The downgrade’s consequences will be mostly political and diplomatic. France’s pride will be hurt more than its finances, and its ability to negotiate on equal terms with euro zone über-leader Germany is gone. The country’s sovereign bond yields didn’t move on the S&P decision. First because it had already been priced in, second because French bonds have benefited from investors’ flight to safety since the onset of the debt crisis – the 3.2 per cent yield on 10-year paper is still 60 basis points lower than it was in January, 2010.
Still, the downgrade could have been seen by French politicians of all stripes as an opportunity to focus on the country’s economic problems and its poor growth prospects. France is not only falling behind Germany. Once Mario Monti unveils his long-term reform plans, as early as this week, Italy may have a more potent growth-booster.
But instead of laying out their plans for reform, France’s political camps are simply sparring over the right type of austerity. Sarkozy, who foolishly cut taxes five years ago, wants spending freezes. Hollande goes for the old soak-the-rich approach, which he sees as a way to court the radicalised left’s votes in the May presidential election.

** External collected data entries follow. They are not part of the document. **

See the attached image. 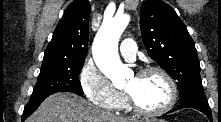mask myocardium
Listing matches in <instances>:
<instances>
[{
    "mask_svg": "<svg viewBox=\"0 0 221 122\" xmlns=\"http://www.w3.org/2000/svg\"><path fill=\"white\" fill-rule=\"evenodd\" d=\"M156 73L163 77V79L166 81L168 88H169V99L168 102L161 108L155 109V110H149L141 107L136 100L133 98V96L125 91L124 96L126 98V101L129 105V107L137 114L143 115V116H160L168 111H170L177 101V87L174 79L171 77V75L164 70L161 67L157 66H151L141 69L136 73V77H142L148 74Z\"/></svg>",
    "mask_w": 221,
    "mask_h": 122,
    "instance_id": "obj_1",
    "label": "myocardium"
}]
</instances>
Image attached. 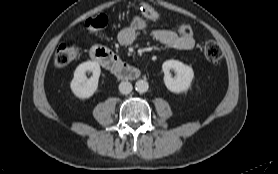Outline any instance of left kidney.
Masks as SVG:
<instances>
[{
	"mask_svg": "<svg viewBox=\"0 0 278 174\" xmlns=\"http://www.w3.org/2000/svg\"><path fill=\"white\" fill-rule=\"evenodd\" d=\"M173 69L177 76L172 78L170 70ZM164 72V83L167 89L173 93L185 92L189 89L194 78L192 67L178 60H167L162 65Z\"/></svg>",
	"mask_w": 278,
	"mask_h": 174,
	"instance_id": "1",
	"label": "left kidney"
}]
</instances>
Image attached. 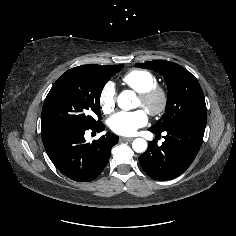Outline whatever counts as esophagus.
<instances>
[{
	"label": "esophagus",
	"mask_w": 236,
	"mask_h": 236,
	"mask_svg": "<svg viewBox=\"0 0 236 236\" xmlns=\"http://www.w3.org/2000/svg\"><path fill=\"white\" fill-rule=\"evenodd\" d=\"M134 138L132 137H121L120 140L131 142Z\"/></svg>",
	"instance_id": "1"
}]
</instances>
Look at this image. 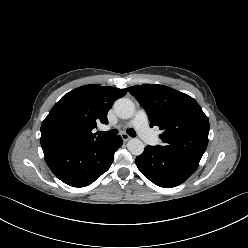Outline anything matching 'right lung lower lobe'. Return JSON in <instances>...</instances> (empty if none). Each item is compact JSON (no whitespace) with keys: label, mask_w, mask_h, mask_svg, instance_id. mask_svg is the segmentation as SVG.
Returning a JSON list of instances; mask_svg holds the SVG:
<instances>
[{"label":"right lung lower lobe","mask_w":248,"mask_h":248,"mask_svg":"<svg viewBox=\"0 0 248 248\" xmlns=\"http://www.w3.org/2000/svg\"><path fill=\"white\" fill-rule=\"evenodd\" d=\"M121 145V136H116L91 145L50 147L43 152L57 178L72 187H85L110 168L114 153Z\"/></svg>","instance_id":"1"}]
</instances>
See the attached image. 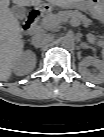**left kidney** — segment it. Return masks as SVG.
Here are the masks:
<instances>
[{"label": "left kidney", "instance_id": "1", "mask_svg": "<svg viewBox=\"0 0 104 137\" xmlns=\"http://www.w3.org/2000/svg\"><path fill=\"white\" fill-rule=\"evenodd\" d=\"M92 64L95 67H97L100 70V74L98 75L99 80H103V68H104V62L102 60H99L95 57L88 56L83 61L80 62L79 67L82 73L86 72V66Z\"/></svg>", "mask_w": 104, "mask_h": 137}]
</instances>
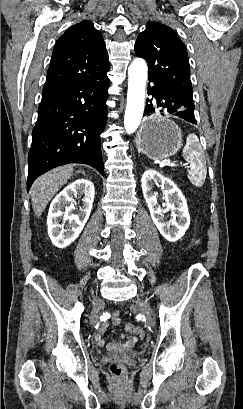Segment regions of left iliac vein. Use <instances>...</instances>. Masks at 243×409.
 <instances>
[{"instance_id": "obj_1", "label": "left iliac vein", "mask_w": 243, "mask_h": 409, "mask_svg": "<svg viewBox=\"0 0 243 409\" xmlns=\"http://www.w3.org/2000/svg\"><path fill=\"white\" fill-rule=\"evenodd\" d=\"M140 310L142 311L143 314H145V316L147 318V321H148V324L150 326H154V324H155L154 313H153L152 309L150 308V306L147 305V304L144 305V306L140 305Z\"/></svg>"}]
</instances>
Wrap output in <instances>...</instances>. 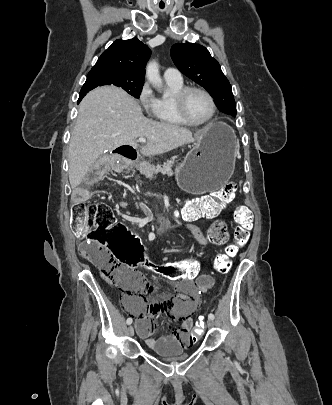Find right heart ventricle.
Returning a JSON list of instances; mask_svg holds the SVG:
<instances>
[{"instance_id":"right-heart-ventricle-1","label":"right heart ventricle","mask_w":332,"mask_h":405,"mask_svg":"<svg viewBox=\"0 0 332 405\" xmlns=\"http://www.w3.org/2000/svg\"><path fill=\"white\" fill-rule=\"evenodd\" d=\"M166 84L170 94L157 98V106L153 116L163 124L188 125L179 117L174 101L175 94L185 87L183 81L166 80Z\"/></svg>"}]
</instances>
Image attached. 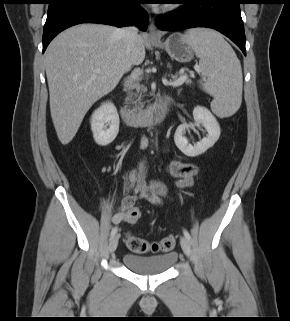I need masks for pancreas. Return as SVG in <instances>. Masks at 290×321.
<instances>
[{
	"label": "pancreas",
	"instance_id": "1",
	"mask_svg": "<svg viewBox=\"0 0 290 321\" xmlns=\"http://www.w3.org/2000/svg\"><path fill=\"white\" fill-rule=\"evenodd\" d=\"M187 84H191V80L186 81ZM137 90H140V87L136 86ZM141 95L139 96L138 100L140 101ZM140 103V102H139ZM141 104V103H140Z\"/></svg>",
	"mask_w": 290,
	"mask_h": 321
}]
</instances>
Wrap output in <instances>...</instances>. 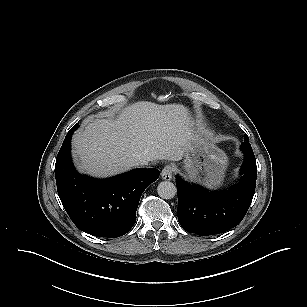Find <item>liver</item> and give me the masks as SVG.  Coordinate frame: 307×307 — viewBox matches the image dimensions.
Masks as SVG:
<instances>
[{"instance_id":"1","label":"liver","mask_w":307,"mask_h":307,"mask_svg":"<svg viewBox=\"0 0 307 307\" xmlns=\"http://www.w3.org/2000/svg\"><path fill=\"white\" fill-rule=\"evenodd\" d=\"M187 107L133 103L117 118L95 119L72 140L78 169L95 177H109L131 169L140 159L181 160L194 135Z\"/></svg>"}]
</instances>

After a 37-year uninterrupted string of budget deficits, there’s no doubt that France needs fiscal discipline at last. But unless it undertakes serious reforms, it will be condemned to a death spiral of austerity-fuelled recessions. If none of the main candidates can articulate a clear rationale and a credible plan for economic change, expect a destructively strong showing from extreme parties of left and right in the elections. Then Spring in Paris won’t be pretty.